Chair: Professor Julian Jackson (QMUL)

This event was generously supported by L’Ambassade du France.

This fascinating paper surveyed recent approaches to 1968, summarising and situating Ludivine Bantigny’s recent book 1968: Grands soirs et petits matins (Seuil, 2018). The strikes, protests, and movements of 1968 have in part been reduced to a type of party in popular historical memory. Yet, Bantigny was keen to stress the importance of the General Strike at the heart of the movement, and to take the study of the events beyond the feted month of May, back to the Caen strikes in January 1968, and even back to February 1967 with the strike at the Rhodiaceta plant in Besançon. Likewise, she wanted to look at the agency of under-studied figures, such as the role of women during the General Strike (like the occupation of the Fermeture Éclair plant in Seine-Maritime), or the way in which acknowledging the agency of the forces of order revealed fissures between the CRS, police, and so on.

Banitgny explored the international and internationalist character of 1968, unpacking the echoes and interactions, travel and circulations between settings and situations of protests and strikes. From alliances on the left, where protest movements interacted with trade unions to propose broad projects for change, to similar alliances on the right, such as those who mobilised with prefects and officials to prevent the return of Cohn-Bendit to France, or to throw their support behind De Gaulle (including the OAS). So too was 1968 a sensory experience, in which a sense of ‘suspended time’ arose from the occupation of spaces and places which interrupted the normal flow of history. In these moments, revolutionary and utopian projects bloomed in the cracks that formed between the walls of everyday life. In this context, Sartre’s interview of Cohn-Bendit could seem to represent some realignment, in which the extension of the field of possibilities presaged a broader revolutionary breakthrough.

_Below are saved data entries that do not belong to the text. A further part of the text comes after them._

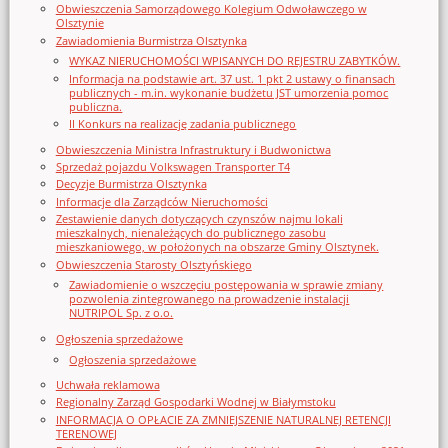
Obwieszczenia Samorządowego Kolegium Odwoławczego w
Olsztynie
Zawiadomienia Burmistrza Olsztynka
WYKAZ NIERUCHOMOŚCI WPISANYCH DO REJESTRU ZABYTKÓW.
Informacja na podstawie art. 37 ust. 1 pkt 2 ustawy o finansach
publicznych - m.in. wykonanie budżetu JST umorzenia pomoc
publiczna.
II Konkurs na realizację zadania publicznego
Obwieszczenia Ministra Infrastruktury i Budwonictwa
Sprzedaż pojazdu Volkswagen Transporter T4
Decyzje Burmistrza Olsztynka
Informacje dla Zarządców Nieruchomości
Zestawienie danych dotyczących czynszów najmu lokali
mieszkalnych, nienależących do publicznego zasobu
mieszkaniowego, w położonych na obszarze Gminy Olsztynek.
Obwieszczenia Starosty Olsztyńskiego
Zawiadomienie o wszczęciu postępowania w sprawie zmiany
pozwolenia zintegrowanego na prowadzenie instalacji
NUTRIPOL Sp. z o.o.
Ogłoszenia sprzedażowe
Ogłoszenia sprzedażowe
Uchwała reklamowa
Regionalny Zarząd Gospodarki Wodnej w Białymstoku
INFORMACJA O OPŁACIE ZA ZMNIEJSZENIE NATURALNEJ RETENCJI
TERENOWEJ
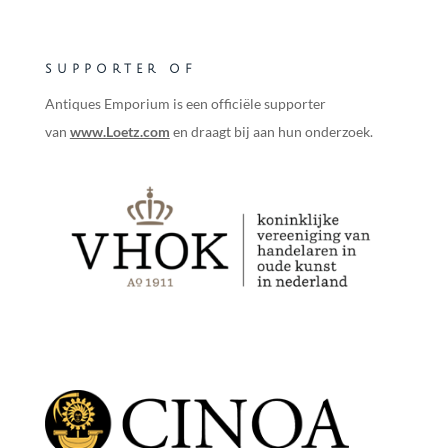
SUPPORTER OF
Antiques Emporium is een officiële supporter
van
www.Loetz.com
en draagt bij aan hun onderzoek.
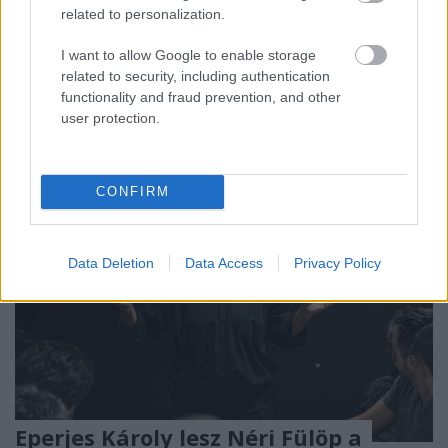
related to personalization.
A Magyar Színház és a Naptárlányok előadásának
I want to allow Google to enable storage
szereplői egy frivolnak hangzó, ám ízléses ötlettel
related to security, including authentication
támogatják az Onkológiai Központot.
functionality and fraud prevention, and other
user protection.
CONFIRM
Data Deletion
Data Access
Privacy Policy
Eperjes Károly lesz Néri Fülöp a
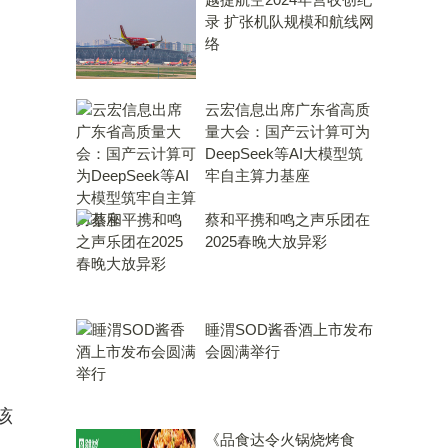
录 扩张机队规模和航线网
络
云宏信息出席广东省高质
量大会：国产云计算可为
DeepSeek等AI大模型筑
牢自主算力基座
蔡和平携和鸣之声乐团在
2025春晚大放异彩
睡渭SOD酱香酒上市发布
会圆满举行
该
《品食达令火锅烧烤食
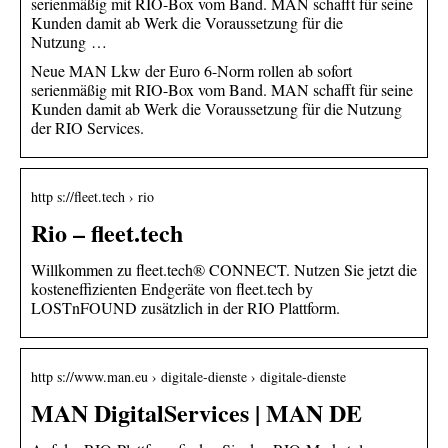
serienmäßig mit RIO-Box vom Band. MAN schafft für seine
Kunden damit ab Werk die Voraussetzung für die
Nutzung …
Neue MAN Lkw der Euro 6-Norm rollen ab sofort
serienmäßig mit RIO-Box vom Band. MAN schafft für seine
Kunden damit ab Werk die Voraussetzung für die Nutzung
der RIO Services.
http s://fleet.tech › rio
Rio – fleet.tech
Willkommen zu fleet.tech® CONNECT. Nutzen Sie jetzt die
kosteneffizienten Endgeräte von fleet.tech by
LOSTnFOUND zusätzlich in der RIO Plattform.
http s://www.man.eu › digitale-dienste › digitale-dienste
MAN DigitalServices | MAN DE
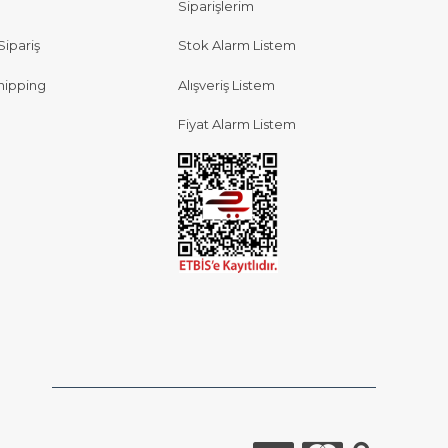
Siparişlerim
Sipariş
Stok Alarm Listem
hipping
Alışveriş Listem
Fiyat Alarm Listem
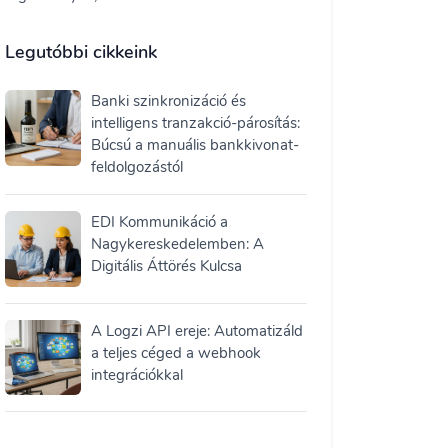
Legutóbbi cikkeink
Banki szinkronizáció és
intelligens tranzakció-párosítás:
Búcsú a manuális bankkivonat-
feldolgozástól
EDI Kommunikáció a
Nagykereskedelemben: A
Digitális Áttörés Kulcsa
A Logzi API ereje: Automatizáld
a teljes céged a webhook
integrációkkal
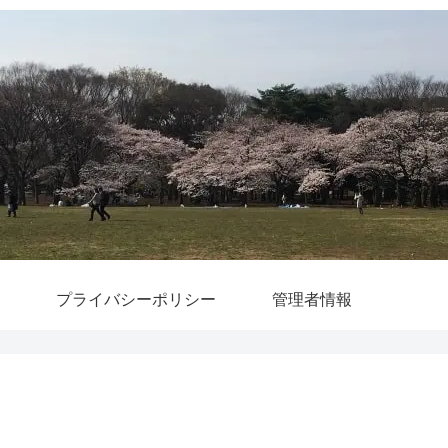
プライバシーポリシー
管理者情報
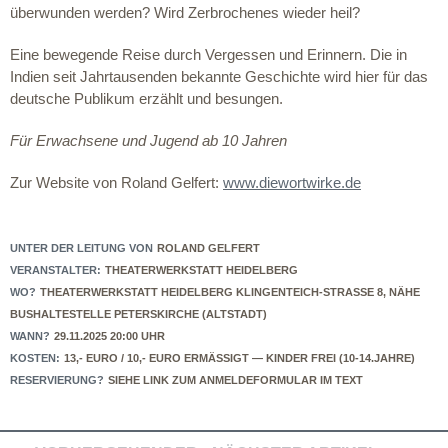
überwunden werden? Wird Zerbrochenes wieder heil?
Eine bewegende Reise durch Vergessen und Erinnern. Die in
Indien seit Jahrtausenden bekannte Geschichte wird hier für das
deutsche Publikum erzählt und besungen.
Für Erwachsene und Jugend ab 10 Jahren
Zur Website von Roland Gelfert:
www.diewortwirke.de
UNTER DER LEITUNG VON
ROLAND GELFERT
VERANSTALTER:
THEATERWERKSTATT HEIDELBERG
WO?
THEATERWERKSTATT HEIDELBERG KLINGENTEICH-STRASSE 8, NÄHE
BUSHALTESTELLE PETERSKIRCHE (ALTSTADT)
WANN?
29.11.2025 20:00 UHR
KOSTEN:
13,- EURO / 10,- EURO ERMÄSSIGT — KINDER FREI (10-14.JAHRE)
RESERVIERUNG?
SIEHE LINK ZUM ANMELDEFORMULAR IM TEXT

Her paper ended with a commentary on the legacy of 1968, which former President Sarkozy had attempted to erase, and which President Macron had recently attempted to historicise (and neutralise) through commemoration. Recent protests had taken up this battle, defiantly spraying on walls the slogan: “1968: ils commémorent, on recommence”. This tussle could be seen more broadly in Daniel Cohn-Bendit’s personal trajectory, from oppositional rebel to close ties to the President. This problematic symbol of 1968 promoted the notion of the May Events as a ‘student party’, while playing down their deeper legacies in his call to ‘Forget May ’68!’. While acknowledging that his notional defection could not be made indicative of a whole generation, Bantigny questioned how we read Cohn-Bendit’s micro-narrative in a broader context; did it represent a recuperation, realpolitik, or something more like selling out?